Work to be completed: Your answer should be a single number: the count of lines in the entries below that contain "never".
=== Begin Enclosure ===
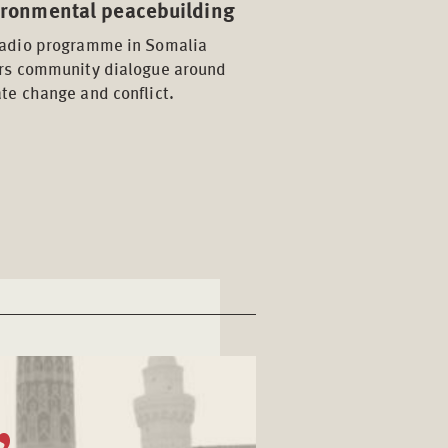
ironmental peacebuilding
radio programme in Somalia
ers community dialogue around
te change and conflict.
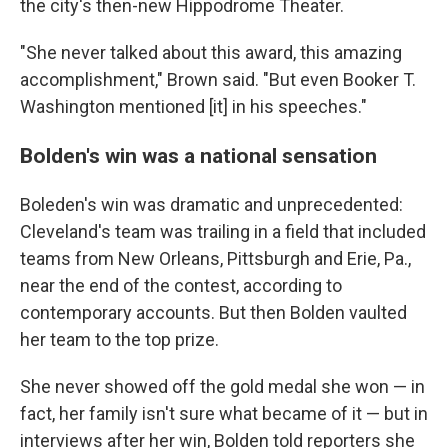
the city's then-new Hippodrome Theater.
"She never talked about this award, this amazing
accomplishment," Brown said. "But even Booker T.
Washington mentioned [it] in his speeches."
Bolden's win was a national sensation
Boleden's win was dramatic and unprecedented:
Cleveland's team was trailing in a field that included
teams from New Orleans, Pittsburgh and Erie, Pa.,
near the end of the contest, according to
contemporary accounts. But then Bolden vaulted
her team to the top prize.
She never showed off the gold medal she won — in
fact, her family isn't sure what became of it — but in
interviews after her win, Bolden told reporters she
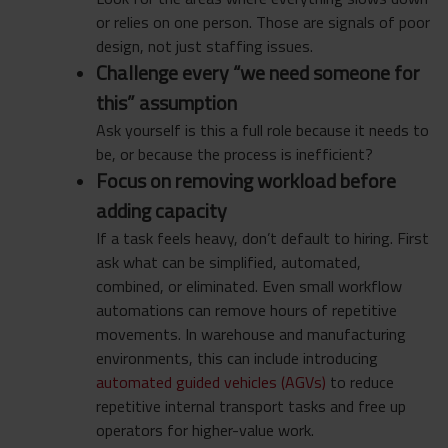
or relies on one person. Those are signals of poor
design, not just staffing issues.
Challenge every “we need someone for
this” assumption
Ask yourself is this a full role because it needs to
be, or because the process is inefficient?
Focus on removing workload before
adding capacity
If a task feels heavy, don’t default to hiring. First
ask what can be simplified, automated,
combined, or eliminated. Even small workflow
automations can remove hours of repetitive
movements. In warehouse and manufacturing
environments, this can include introducing
automated guided vehicles (AGVs)
to reduce
repetitive internal transport tasks and free up
operators for higher-value work.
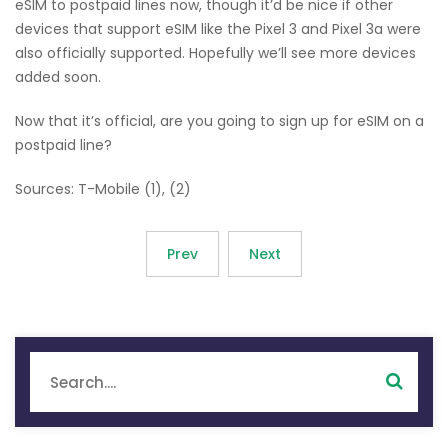
eSIM to postpaid lines now, though it’d be nice if other
devices that support eSIM like the Pixel 3 and Pixel 3a were
also officially supported. Hopefully we’ll see more devices
added soon.
Now that it’s official, are you going to sign up for eSIM on a
postpaid line?
Sources: T-Mobile (1), (2)
Prev
Next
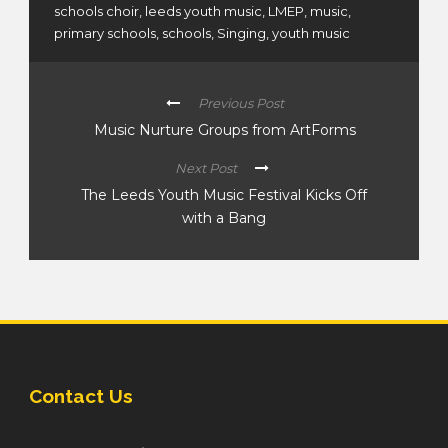
schools choir
,
leeds youth music
,
LMEP
,
music
,
primary schools
,
schools
,
Singing
,
youth music
Previous Post
Music Nurture Groups from ArtForms
Next Post
The Leeds Youth Music Festival Kicks Off
with a Bang
Contact Us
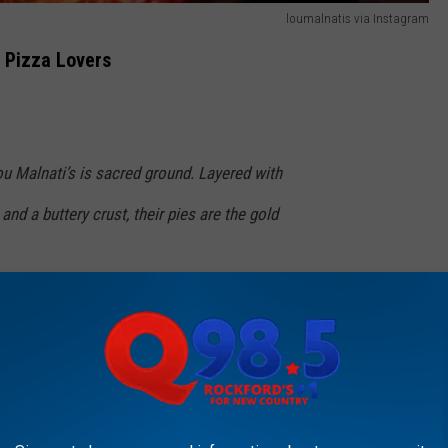
loumalnatis via Instagram
r Pizza Lovers
u Malnati’s is sacred ground. Layered with
nd a buttery crust, their pies are the gold
ly vibe adds to the experience. Each slice is a
fair.
ionary Tale: My Lou Malnati's ...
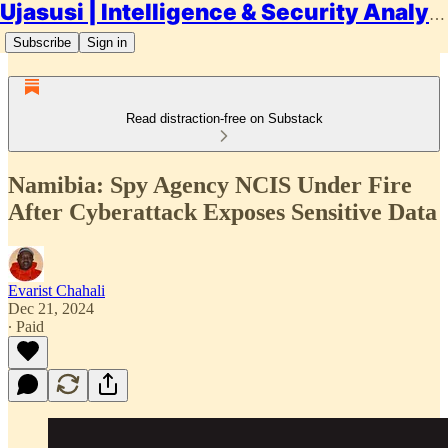
Ujasusi | Intelligence & Security Analysis
Subscribe
Sign in
Read distraction-free on Substack
Namibia: Spy Agency NCIS Under Fire
After Cyberattack Exposes Sensitive Data
Evarist Chahali
Dec 21, 2024
∙ Paid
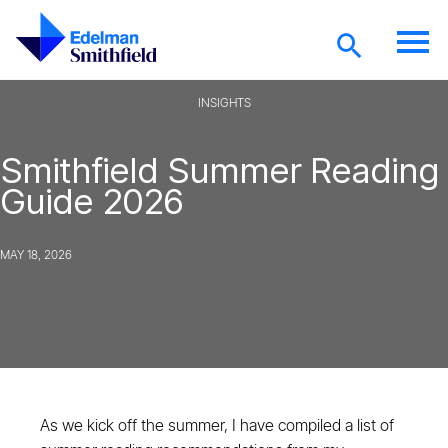
Skip to main content
INSIGHTS
Smithfield Summer Reading
Guide 2026
MAY 18, 2026
As we kick off the summer, I have compiled a list of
=== End Enclosure ===
Task output: 2